What is required:
Could every line of the data be copied out once more, exactly?

Data provided:
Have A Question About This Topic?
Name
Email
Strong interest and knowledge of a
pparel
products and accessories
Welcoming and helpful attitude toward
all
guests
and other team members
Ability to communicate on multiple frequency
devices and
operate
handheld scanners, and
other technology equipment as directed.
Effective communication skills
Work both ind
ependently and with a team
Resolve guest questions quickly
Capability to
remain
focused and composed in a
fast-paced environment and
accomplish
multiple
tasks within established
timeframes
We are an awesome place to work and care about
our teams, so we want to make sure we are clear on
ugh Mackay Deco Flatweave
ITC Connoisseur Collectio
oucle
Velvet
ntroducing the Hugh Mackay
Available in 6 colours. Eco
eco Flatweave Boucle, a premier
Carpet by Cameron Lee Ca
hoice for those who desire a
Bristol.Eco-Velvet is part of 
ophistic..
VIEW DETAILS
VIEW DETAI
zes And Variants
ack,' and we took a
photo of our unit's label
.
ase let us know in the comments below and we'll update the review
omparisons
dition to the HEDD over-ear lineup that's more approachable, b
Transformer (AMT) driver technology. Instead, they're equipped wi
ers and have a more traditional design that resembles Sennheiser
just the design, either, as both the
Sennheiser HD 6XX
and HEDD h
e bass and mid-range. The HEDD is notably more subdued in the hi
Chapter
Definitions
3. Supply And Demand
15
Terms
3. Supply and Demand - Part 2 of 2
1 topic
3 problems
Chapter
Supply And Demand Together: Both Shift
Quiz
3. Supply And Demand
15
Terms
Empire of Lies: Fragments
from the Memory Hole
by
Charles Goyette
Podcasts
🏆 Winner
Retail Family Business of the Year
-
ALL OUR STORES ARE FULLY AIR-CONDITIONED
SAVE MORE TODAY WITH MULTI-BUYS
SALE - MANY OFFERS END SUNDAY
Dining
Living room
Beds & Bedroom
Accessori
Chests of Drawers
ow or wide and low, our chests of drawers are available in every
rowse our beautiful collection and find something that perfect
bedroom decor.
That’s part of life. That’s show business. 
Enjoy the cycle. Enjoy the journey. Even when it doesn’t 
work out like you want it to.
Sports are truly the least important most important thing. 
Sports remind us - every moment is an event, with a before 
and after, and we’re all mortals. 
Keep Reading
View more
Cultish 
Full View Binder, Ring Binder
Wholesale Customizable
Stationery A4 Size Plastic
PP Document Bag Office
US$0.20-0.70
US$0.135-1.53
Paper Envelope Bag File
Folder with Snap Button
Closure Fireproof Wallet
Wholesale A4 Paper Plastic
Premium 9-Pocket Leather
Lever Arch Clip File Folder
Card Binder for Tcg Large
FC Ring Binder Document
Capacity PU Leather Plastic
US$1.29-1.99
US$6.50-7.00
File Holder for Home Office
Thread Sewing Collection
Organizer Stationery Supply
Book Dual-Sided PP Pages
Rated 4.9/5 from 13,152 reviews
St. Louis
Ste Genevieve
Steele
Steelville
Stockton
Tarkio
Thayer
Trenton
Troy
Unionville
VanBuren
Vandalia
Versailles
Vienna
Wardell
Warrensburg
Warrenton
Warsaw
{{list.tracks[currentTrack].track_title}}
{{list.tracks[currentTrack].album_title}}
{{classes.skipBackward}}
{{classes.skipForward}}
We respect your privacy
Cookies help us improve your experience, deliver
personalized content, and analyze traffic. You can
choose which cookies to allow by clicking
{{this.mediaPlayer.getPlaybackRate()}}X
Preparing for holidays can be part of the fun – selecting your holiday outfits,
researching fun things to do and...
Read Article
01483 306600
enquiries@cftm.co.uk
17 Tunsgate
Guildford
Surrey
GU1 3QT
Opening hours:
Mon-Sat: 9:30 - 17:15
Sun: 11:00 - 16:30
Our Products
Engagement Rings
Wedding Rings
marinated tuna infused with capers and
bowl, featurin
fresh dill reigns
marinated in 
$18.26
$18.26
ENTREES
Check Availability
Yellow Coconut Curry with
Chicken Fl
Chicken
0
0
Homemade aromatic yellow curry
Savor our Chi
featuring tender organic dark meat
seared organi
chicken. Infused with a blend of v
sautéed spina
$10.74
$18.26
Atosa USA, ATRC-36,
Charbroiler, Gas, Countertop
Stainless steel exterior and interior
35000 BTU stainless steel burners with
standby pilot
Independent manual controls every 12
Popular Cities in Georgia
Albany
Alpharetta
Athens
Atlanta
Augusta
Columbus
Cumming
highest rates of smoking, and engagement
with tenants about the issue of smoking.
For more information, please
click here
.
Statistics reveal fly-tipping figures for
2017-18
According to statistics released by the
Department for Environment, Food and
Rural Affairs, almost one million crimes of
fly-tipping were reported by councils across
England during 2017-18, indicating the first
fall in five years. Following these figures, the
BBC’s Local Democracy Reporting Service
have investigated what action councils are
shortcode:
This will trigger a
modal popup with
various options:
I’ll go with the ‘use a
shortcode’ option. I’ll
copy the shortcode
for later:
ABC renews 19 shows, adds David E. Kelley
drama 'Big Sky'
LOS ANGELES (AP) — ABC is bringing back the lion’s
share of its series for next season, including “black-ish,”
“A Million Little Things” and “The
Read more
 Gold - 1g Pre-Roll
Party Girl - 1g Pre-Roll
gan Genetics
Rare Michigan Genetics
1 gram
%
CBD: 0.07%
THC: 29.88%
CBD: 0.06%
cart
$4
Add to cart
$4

Written solution:
Have A Question About This Topic?
Name
Email
Strong interest and knowledge of a
pparel
products and accessories
Welcoming and helpful attitude toward
all
guests
and other team members
Ability to communicate on multiple frequency
devices and
operate
handheld scanners, and
other technology equipment as directed.
Effective communication skills
Work both ind
ependently and with a team
Resolve guest questions quickly
Capability to
remain
focused and composed in a
fast-paced environment and
accomplish
multiple
tasks within established
timeframes
We are an awesome place to work and care about
our teams, so we want to make sure we are clear on
ugh Mackay Deco Flatweave
ITC Connoisseur Collectio
oucle
Velvet
ntroducing the Hugh Mackay
Available in 6 colours. Eco
eco Flatweave Boucle, a premier
Carpet by Cameron Lee Ca
hoice for those who desire a
Bristol.Eco-Velvet is part of 
ophistic..
VIEW DETAILS
VIEW DETAI
zes And Variants
ack,' and we took a
photo of our unit's label
.
ase let us know in the comments below and we'll update the review
omparisons
dition to the HEDD over-ear lineup that's more approachable, b
Transformer (AMT) driver technology. Instead, they're equipped wi
ers and have a more traditional design that resembles Sennheiser
just the design, either, as both the
Sennheiser HD 6XX
and HEDD h
e bass and mid-range. The HEDD is notably more subdued in the hi
Chapter
Definitions
3. Supply And Demand
15
Terms
3. Supply and Demand - Part 2 of 2
1 topic
3 problems
Chapter
Supply And Demand Together: Both Shift
Quiz
3. Supply And Demand
15
Terms
Empire of Lies: Fragments
from the Memory Hole
by
Charles Goyette
Podcasts
🏆 Winner
Retail Family Business of the Year
-
ALL OUR STORES ARE FULLY AIR-CONDITIONED
SAVE MORE TODAY WITH MULTI-BUYS
SALE - MANY OFFERS END SUNDAY
Dining
Living room
Beds & Bedroom
Accessori
Chests of Drawers
ow or wide and low, our chests of drawers are available in every
rowse our beautiful collection and find something that perfect
bedroom decor.
That’s part of life. That’s show business. 
Enjoy the cycle. Enjoy the journey. Even when it doesn’t 
work out like you want it to.
Sports are truly the least important most important thing. 
Sports remind us - every moment is an event, with a before 
and after, and we’re all mortals. 
Keep Reading
View more
Cultish 
Full View Binder, Ring Binder
Wholesale Customizable
Stationery A4 Size Plastic
PP Document Bag Office
US$0.20-0.70
US$0.135-1.53
Paper Envelope Bag File
Folder with Snap Button
Closure Fireproof Wallet
Wholesale A4 Paper Plastic
Premium 9-Pocket Leather
Lever Arch Clip File Folder
Card Binder for Tcg Large
FC Ring Binder Document
Capacity PU Leather Plastic
US$1.29-1.99
US$6.50-7.00
File Holder for Home Office
Thread Sewing Collection
Organizer Stationery Supply
Book Dual-Sided PP Pages
Rated 4.9/5 from 13,152 reviews
St. Louis
Ste Genevieve
Steele
Steelville
Stockton
Tarkio
Thayer
Trenton
Troy
Unionville
VanBuren
Vandalia
Versailles
Vienna
Wardell
Warrensburg
Warrenton
Warsaw
{{list.tracks[currentTrack].track_title}}
{{list.tracks[currentTrack].album_title}}
{{classes.skipBackward}}
{{classes.skipForward}}
We respect your privacy
Cookies help us improve your experience, deliver
personalized content, and analyze traffic. You can
choose which cookies to allow by clicking
{{this.mediaPlayer.getPlaybackRate()}}X
Preparing for holidays can be part of the fun – selecting your holiday outfits,
researching fun things to do and...
Read Article
01483 306600
enquiries@cftm.co.uk
17 Tunsgate
Guildford
Surrey
GU1 3QT
Opening hours:
Mon-Sat: 9:30 - 17:15
Sun: 11:00 - 16:30
Our Products
Engagement Rings
Wedding Rings
marinated tuna infused with capers and
bowl, featurin
fresh dill reigns
marinated in 
$18.26
$18.26
ENTREES
Check Availability
Yellow Coconut Curry with
Chicken Fl
Chicken
0
0
Homemade aromatic yellow curry
Savor our Chi
featuring tender organic dark meat
seared organi
chicken. Infused with a blend of v
sautéed spina
$10.74
$18.26
Atosa USA, ATRC-36,
Charbroiler, Gas, Countertop
Stainless steel exterior and interior
35000 BTU stainless steel burners with
standby pilot
Independent manual controls every 12
Popular Cities in Georgia
Albany
Alpharetta
Athens
Atlanta
Augusta
Columbus
Cumming
highest rates of smoking, and engagement
with tenants about the issue of smoking.
For more information, please
click here
.
Statistics reveal fly-tipping figures for
2017-18
According to statistics released by the
Department for Environment, Food and
Rural Affairs, almost one million crimes of
fly-tipping were reported by councils across
England during 2017-18, indicating the first
fall in five years. Following these figures, the
BBC’s Local Democracy Reporting Service
have investigated what action councils are
shortcode:
This will trigger a
modal popup with
various options:
I’ll go with the ‘use a
shortcode’ option. I’ll
copy the shortcode
for later:
ABC renews 19 shows, adds David E. Kelley
drama 'Big Sky'
LOS ANGELES (AP) — ABC is bringing back the lion’s
share of its series for next season, including “black-ish,”
“A Million Little Things” and “The
Read more
 Gold - 1g Pre-Roll
Party Girl - 1g Pre-Roll
gan Genetics
Rare Michigan Genetics
1 gram
%
CBD: 0.07%
THC: 29.88%
CBD: 0.06%
cart
$4
Add to cart
$4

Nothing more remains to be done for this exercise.